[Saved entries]
··········

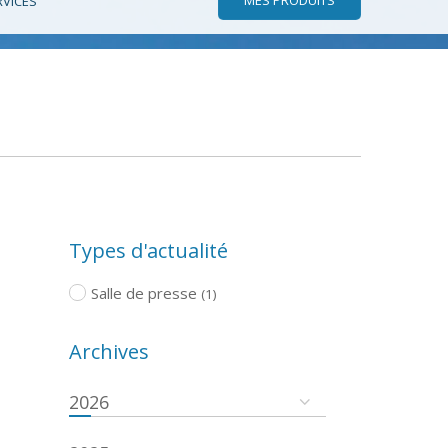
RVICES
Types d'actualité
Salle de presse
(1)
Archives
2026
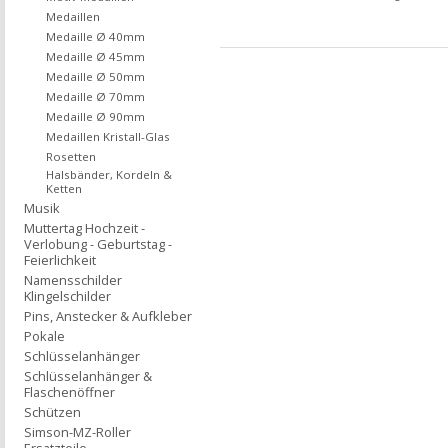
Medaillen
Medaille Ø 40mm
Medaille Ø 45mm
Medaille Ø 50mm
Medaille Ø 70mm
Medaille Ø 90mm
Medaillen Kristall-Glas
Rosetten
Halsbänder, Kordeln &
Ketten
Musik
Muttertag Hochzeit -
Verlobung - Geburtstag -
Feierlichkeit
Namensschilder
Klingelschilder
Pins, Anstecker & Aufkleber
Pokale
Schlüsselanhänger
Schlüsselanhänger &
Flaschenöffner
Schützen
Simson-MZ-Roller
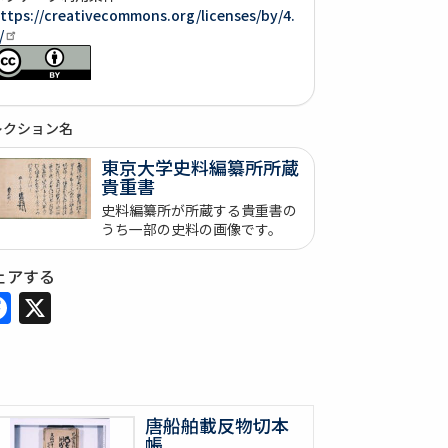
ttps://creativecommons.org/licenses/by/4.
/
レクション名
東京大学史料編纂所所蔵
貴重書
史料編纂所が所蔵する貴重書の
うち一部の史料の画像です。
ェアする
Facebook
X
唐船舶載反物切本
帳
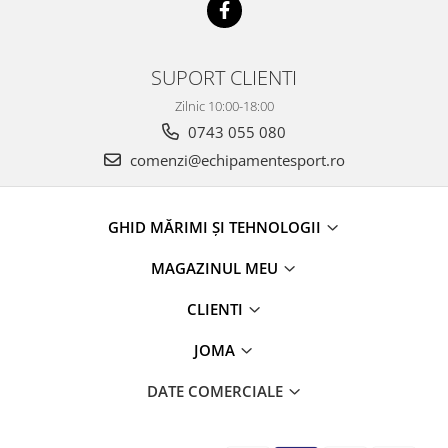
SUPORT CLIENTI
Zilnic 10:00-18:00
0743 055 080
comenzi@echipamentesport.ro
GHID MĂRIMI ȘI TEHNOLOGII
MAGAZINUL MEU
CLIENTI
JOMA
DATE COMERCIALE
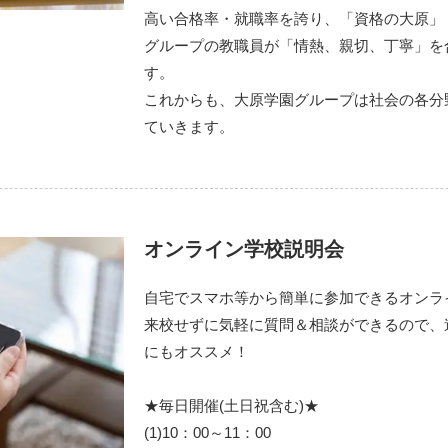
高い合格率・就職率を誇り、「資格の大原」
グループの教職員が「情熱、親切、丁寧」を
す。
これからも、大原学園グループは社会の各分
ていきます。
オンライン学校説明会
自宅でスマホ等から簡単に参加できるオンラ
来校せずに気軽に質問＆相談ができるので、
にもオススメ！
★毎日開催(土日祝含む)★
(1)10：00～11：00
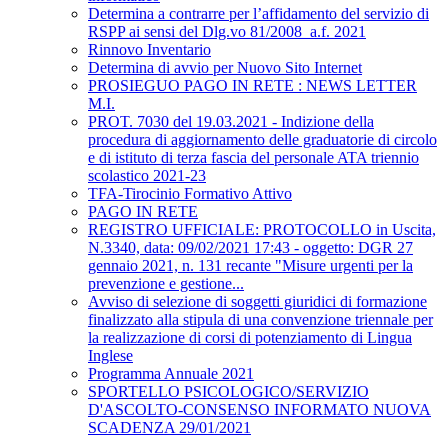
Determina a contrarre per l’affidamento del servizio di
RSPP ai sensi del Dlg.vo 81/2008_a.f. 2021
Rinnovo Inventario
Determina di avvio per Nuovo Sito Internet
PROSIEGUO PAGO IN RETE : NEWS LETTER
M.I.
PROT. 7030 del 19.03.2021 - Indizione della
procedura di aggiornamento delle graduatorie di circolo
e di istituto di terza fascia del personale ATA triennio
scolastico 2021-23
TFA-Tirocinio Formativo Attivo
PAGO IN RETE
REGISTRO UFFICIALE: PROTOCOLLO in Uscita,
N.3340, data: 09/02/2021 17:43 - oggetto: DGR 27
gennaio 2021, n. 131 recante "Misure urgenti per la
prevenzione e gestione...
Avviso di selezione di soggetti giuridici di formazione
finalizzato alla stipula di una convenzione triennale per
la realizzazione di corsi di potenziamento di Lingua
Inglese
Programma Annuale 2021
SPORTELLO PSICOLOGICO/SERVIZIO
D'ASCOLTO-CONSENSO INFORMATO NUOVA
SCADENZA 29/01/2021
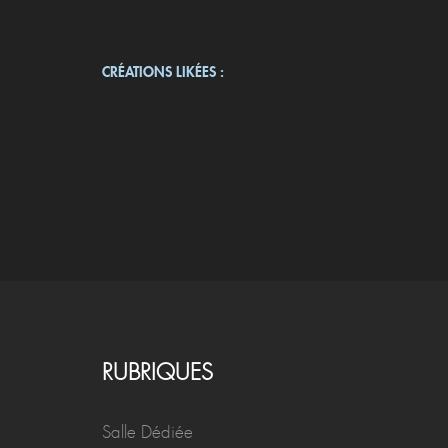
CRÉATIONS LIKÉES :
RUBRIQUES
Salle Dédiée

··········

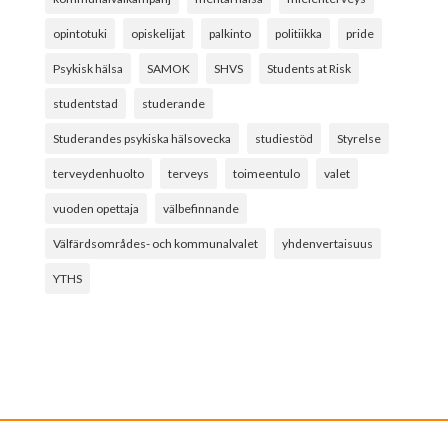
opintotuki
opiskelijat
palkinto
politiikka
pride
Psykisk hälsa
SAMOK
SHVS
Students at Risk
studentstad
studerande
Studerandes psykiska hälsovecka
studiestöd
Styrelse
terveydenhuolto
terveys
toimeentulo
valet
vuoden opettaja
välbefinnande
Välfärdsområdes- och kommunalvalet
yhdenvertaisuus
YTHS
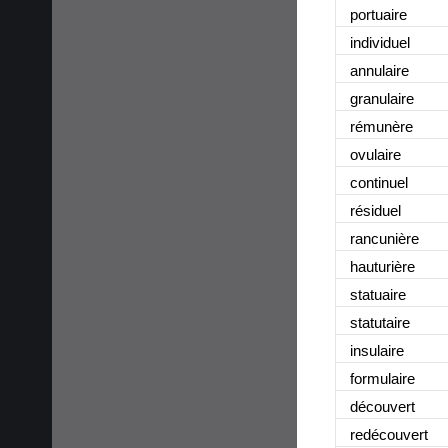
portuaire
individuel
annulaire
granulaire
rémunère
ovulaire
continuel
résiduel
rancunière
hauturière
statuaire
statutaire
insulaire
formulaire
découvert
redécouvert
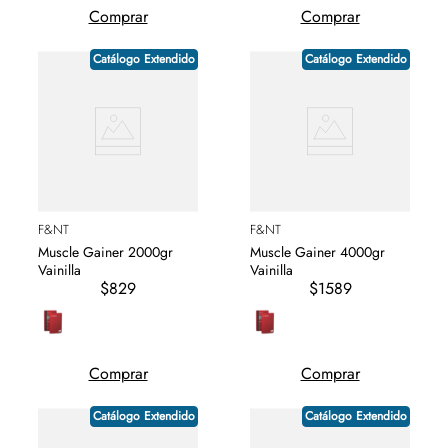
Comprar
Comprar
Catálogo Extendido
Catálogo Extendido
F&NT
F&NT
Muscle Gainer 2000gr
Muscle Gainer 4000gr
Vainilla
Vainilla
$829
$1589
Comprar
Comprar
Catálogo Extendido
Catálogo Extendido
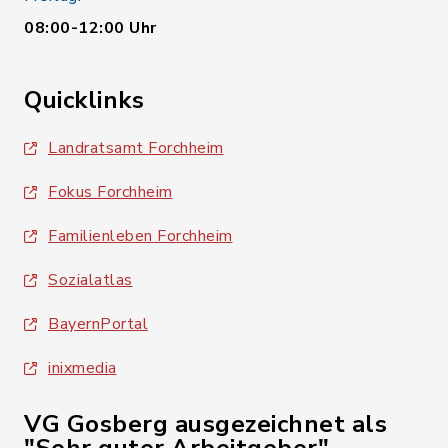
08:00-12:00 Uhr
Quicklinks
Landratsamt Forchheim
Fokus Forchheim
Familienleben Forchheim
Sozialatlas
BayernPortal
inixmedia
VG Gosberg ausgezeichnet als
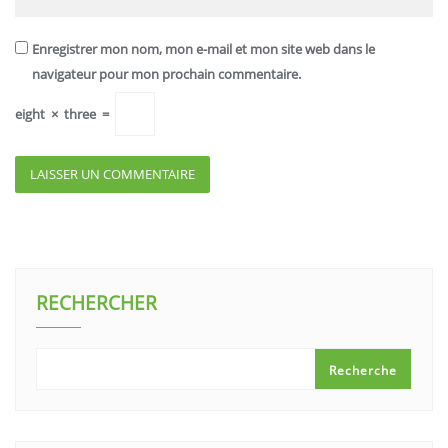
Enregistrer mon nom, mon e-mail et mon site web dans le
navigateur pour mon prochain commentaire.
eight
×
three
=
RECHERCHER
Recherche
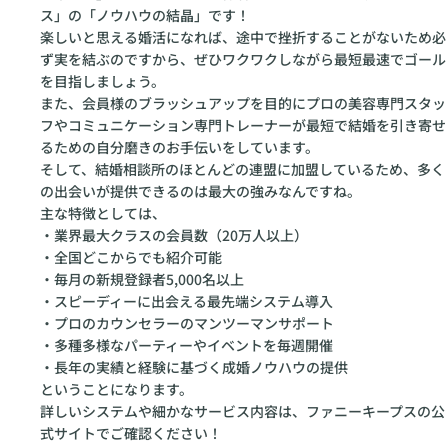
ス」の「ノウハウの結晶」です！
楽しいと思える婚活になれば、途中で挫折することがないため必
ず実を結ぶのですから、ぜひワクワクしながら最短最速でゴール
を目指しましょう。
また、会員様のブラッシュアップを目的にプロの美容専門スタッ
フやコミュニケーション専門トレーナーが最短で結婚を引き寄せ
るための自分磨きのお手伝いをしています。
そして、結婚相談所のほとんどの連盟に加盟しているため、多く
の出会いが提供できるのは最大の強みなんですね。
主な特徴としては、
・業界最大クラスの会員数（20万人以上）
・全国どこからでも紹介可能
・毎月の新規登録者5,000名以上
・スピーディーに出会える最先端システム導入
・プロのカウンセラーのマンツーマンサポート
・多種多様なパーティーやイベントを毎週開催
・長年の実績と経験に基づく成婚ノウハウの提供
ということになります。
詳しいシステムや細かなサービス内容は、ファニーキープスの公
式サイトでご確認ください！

··········

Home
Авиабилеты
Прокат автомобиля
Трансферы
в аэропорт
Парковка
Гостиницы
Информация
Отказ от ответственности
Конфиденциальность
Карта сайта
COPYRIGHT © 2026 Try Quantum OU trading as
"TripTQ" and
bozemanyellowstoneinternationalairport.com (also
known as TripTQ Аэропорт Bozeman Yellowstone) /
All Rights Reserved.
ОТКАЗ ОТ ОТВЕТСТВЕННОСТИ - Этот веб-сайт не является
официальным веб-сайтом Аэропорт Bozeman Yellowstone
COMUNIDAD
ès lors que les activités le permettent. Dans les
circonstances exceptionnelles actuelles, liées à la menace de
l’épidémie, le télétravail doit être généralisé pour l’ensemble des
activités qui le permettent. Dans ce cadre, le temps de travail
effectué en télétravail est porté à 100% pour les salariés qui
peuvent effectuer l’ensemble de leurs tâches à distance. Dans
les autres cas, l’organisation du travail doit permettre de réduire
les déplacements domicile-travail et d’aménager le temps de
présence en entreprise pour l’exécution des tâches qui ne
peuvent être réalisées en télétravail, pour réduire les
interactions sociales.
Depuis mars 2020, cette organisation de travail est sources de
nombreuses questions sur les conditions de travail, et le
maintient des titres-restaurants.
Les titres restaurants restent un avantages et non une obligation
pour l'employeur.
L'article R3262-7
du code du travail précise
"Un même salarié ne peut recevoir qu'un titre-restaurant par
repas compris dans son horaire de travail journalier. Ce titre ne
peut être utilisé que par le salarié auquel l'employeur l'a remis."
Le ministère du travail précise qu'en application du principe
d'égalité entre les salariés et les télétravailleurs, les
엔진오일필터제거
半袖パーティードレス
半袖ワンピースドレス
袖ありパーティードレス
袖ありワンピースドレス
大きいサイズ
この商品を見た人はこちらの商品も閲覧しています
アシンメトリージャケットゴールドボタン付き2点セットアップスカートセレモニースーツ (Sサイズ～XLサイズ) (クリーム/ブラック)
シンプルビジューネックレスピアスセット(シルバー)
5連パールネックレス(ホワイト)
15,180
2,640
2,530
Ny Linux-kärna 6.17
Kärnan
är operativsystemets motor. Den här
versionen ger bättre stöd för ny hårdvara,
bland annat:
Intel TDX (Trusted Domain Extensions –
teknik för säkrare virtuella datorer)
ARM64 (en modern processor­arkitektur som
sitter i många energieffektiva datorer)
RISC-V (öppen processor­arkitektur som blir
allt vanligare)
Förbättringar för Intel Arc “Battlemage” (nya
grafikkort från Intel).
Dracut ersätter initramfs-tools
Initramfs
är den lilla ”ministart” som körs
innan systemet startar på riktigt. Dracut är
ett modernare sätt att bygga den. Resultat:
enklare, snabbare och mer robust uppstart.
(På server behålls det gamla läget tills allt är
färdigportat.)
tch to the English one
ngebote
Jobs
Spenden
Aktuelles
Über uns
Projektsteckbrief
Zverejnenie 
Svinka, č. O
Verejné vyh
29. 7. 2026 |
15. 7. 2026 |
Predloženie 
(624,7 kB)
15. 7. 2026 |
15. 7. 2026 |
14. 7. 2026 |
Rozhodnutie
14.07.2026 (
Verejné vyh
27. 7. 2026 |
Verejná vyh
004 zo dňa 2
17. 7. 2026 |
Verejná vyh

··········

### EXERCISE GOAL
All lines that contain the word "TripTQ" must be copied from the records above.

### TASK SOLUTION
"TripTQ" and
known as TripTQ Аэропорт Bozeman Yellowstone) /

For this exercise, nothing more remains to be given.